According to this Cloudera post, Snappy IS splittable.
But from the hadoop definitive guide, Snappy is NOT splittable.
There are also some confilitcting information on the web. Some say it's splittable, some say it's not.
Both are correct but in different levels.
According with Cloudera blog http://blog.cloudera.com/blog/2011/09/snappy-and-hadoop/
This means that if a whole text file is compressed with Snappy then the file is NOT splittable. But if each record inside the file is compressed with Snappy then the file could be splittable, for example in Sequence files with block compression.
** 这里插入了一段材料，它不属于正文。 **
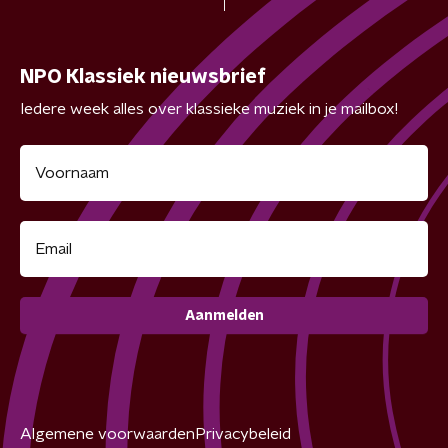
NPO Klassiek nieuwsbrief
Iedere week alles over klassieke muziek in je mailbox!
Aanmelden
Algemene voorwaarden
Privacybeleid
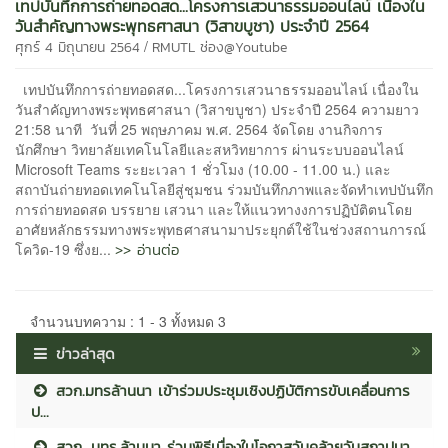
เทปบันทึกการถ่ายทอดสด...โครงการเสวนาธรรมออนไลน์ เนื่องใน
วันสำคัญทางพระพุทธศาสนา (วิสาขบูชา) ประจำปี 2564
/
ศุกร์ 4 มิถุนายน 2564
RMUTL ช่อง@Youtube
เทปบันทึกการถ่ายทอดสด...โครงการเสวนาธรรมออนไลน์ เนื่องใน
วันสำคัญทางพระพุทธศาสนา (วิสาขบูชา) ประจำปี 2564 ความยาว
21:58 นาที วันที่ 25 พฤษภาคม พ.ศ. 2564 จัดโดย งานกิจการ
นักศึกษา วิทยาลัยเทคโนโลยีและสหวิทยาการ ผ่านระบบออนไลน์
Microsoft Teams ระยะเวลา 1 ชั่วโมง (10.00 - 11.00 น.) และ
สถาบันถ่ายทอดเทคโนโลยีสู่ชุมชน ร่วมบันทึกภาพและจัดทำเทปบันทึก
การถ่ายทอดสด บรรยาย เสวนา และให้แนวทางงการปฏิบัติตนโดย
อาศัยหลักธรรมทางพระพุทธศาสนามาประยุกต์ใช้ในช่วงสถานการณ์
>> อ่านต่อ
โควิด-19 ซึ่งย...
จำนวนบทความ : 1 - 3 ทั้งหมด 3
ข่าวล่าสุด
สวก.มทรล้านนา เข้าร่วมประชุมเชิงปฏิบัติการขับเคลื่อนการ
ป...
สวก. มทร.ล้านนา ร่วมพิธีเนื่องในโอกาสวันคล้ายวันสถาปนา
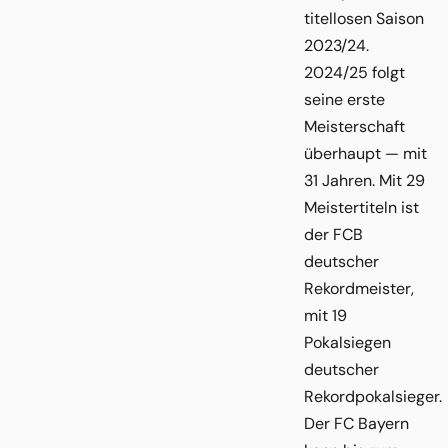
titellosen Saison
2023/24.
2024/25 folgt
seine erste
Meisterschaft
überhaupt — mit
31 Jahren. Mit 29
Meistertiteln ist
der FCB
deutscher
Rekordmeister,
mit 19
Pokalsiegen
deutscher
Rekordpokalsieger.
Der FC Bayern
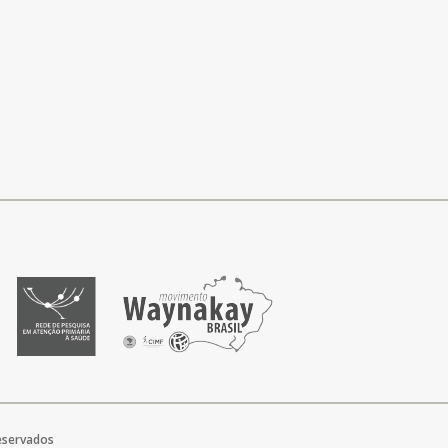
reservados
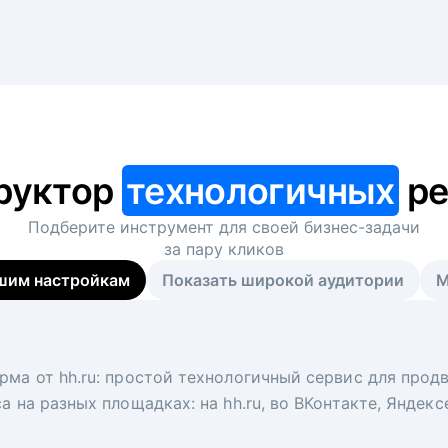
руктор
технологичных
ре
Подберите инструмент для своей
бизнес-задачи
за пару кликов
шим настройкам
Показать широкой аудитории
М
я
 рекрутер
рма от hh.ru: простой технологичный сервис для прод
 для вакансий на главной странице hh.ru. Увеличивает
под ключ. Решите, сколько кандидатов и когда вам нуж
а на разных площадках: на hh.ru, во ВКонтакте, Яндек
ологи, рекрутеры и проектные менеджеры hh.ru с цел
тов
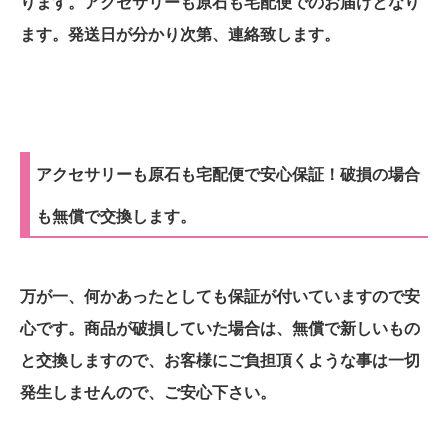
ります。アクセサリーも原石も宅配便でのお届けとなり
ます。発送日が分かり次第、連絡致します。
アクセサリーも原石も宅配便で安心保証！破損の場合
も無償で交換します。
万が一、何かあったとしても保証が付いていますので安
心です。商品が破損していた場合は、無償で新しいもの
と交換しますので、お客様にご負担頂くような事は一切
発生しませんので、ご安心下さい。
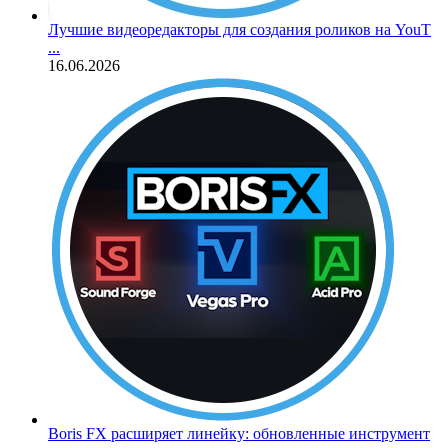
Лучшие видеоредакторы для создания роликов на YouT
...
16.06.2026
Boris FX расширяет линейку: обновленные инструмент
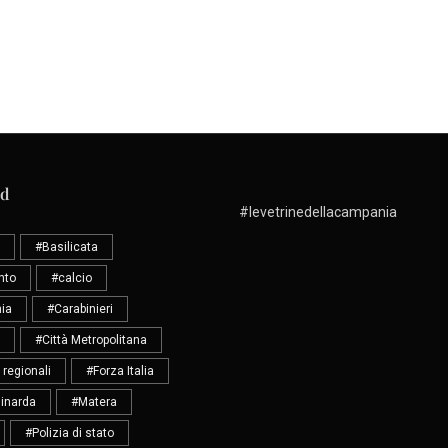
ud
#levetrinedellacampania
#Basilicata
nto
#calcio
ia
#Carabinieri
#Città Metropolitana
 regionali
#Forza Italia
inarda
#Matera
#Polizia di stato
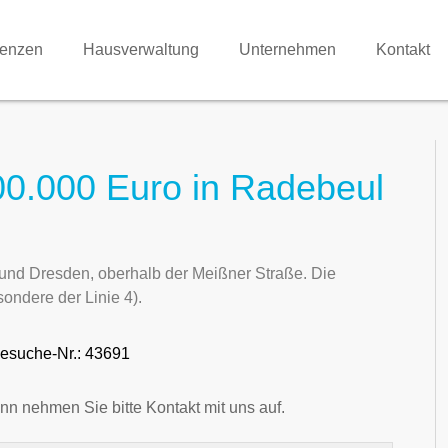
renzen
Hausverwaltung
Unternehmen
Kontakt
0.000 Euro in Radebeul
nd Dresden, oberhalb der Meißner Straße. Die
ondere der Linie 4).
esuche-Nr.: 43691
nn nehmen Sie bitte Kontakt mit uns auf.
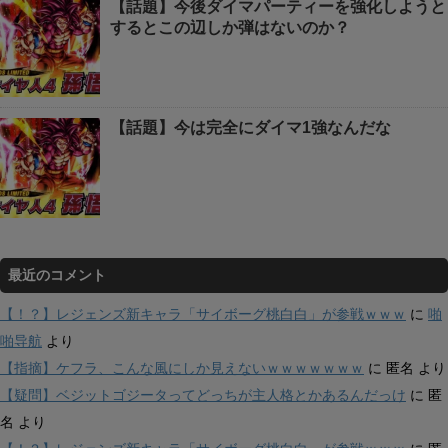
【話題】今後ダイマパーティーを強化しようと
するとこの辺しか弾はないのか？
【話題】今は完全にダイマ1強なんだな
最近のコメント
【！？】レジェンズ新キャラ「サイボーグ桃白白」が参戦ｗｗｗ
に
啪
啪导航
より
【指摘】ケフラ、こんな風にしか見えないｗｗｗｗｗｗｗ
に
匿名
より
【疑問】ベジットゴジータってどっちが主人格とかあるんだっけ
に
匿
名
より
To be more clear, is not the same:
<START-FILE>
<START-SNAPPY-BLOCK>
FULL CONTENT
<END-SNAPPY-BLOCK>
<END-FILE>
than
<START-FILE>
<START-SNAPPY-BLOCK1>
RECORD1
<END-SNAPPY-BLOCK1>
<START-SNAPPY-BLOCK2>
RECORD2
<END-SNAPPY-BLOCK2>
<START-SNAPPY-BLOCK3>
RECORD3
<END-SNAPPY-BLOCK3>
<END-FILE>
Snappy blocks are NOT splittable but files with snappy blocks are splittables.
这篇关于Snappy是可拆分还是不可拆分?的文章就介绍到这了,希望我们推荐的答案对大家有所帮助,也希望大家多多支持!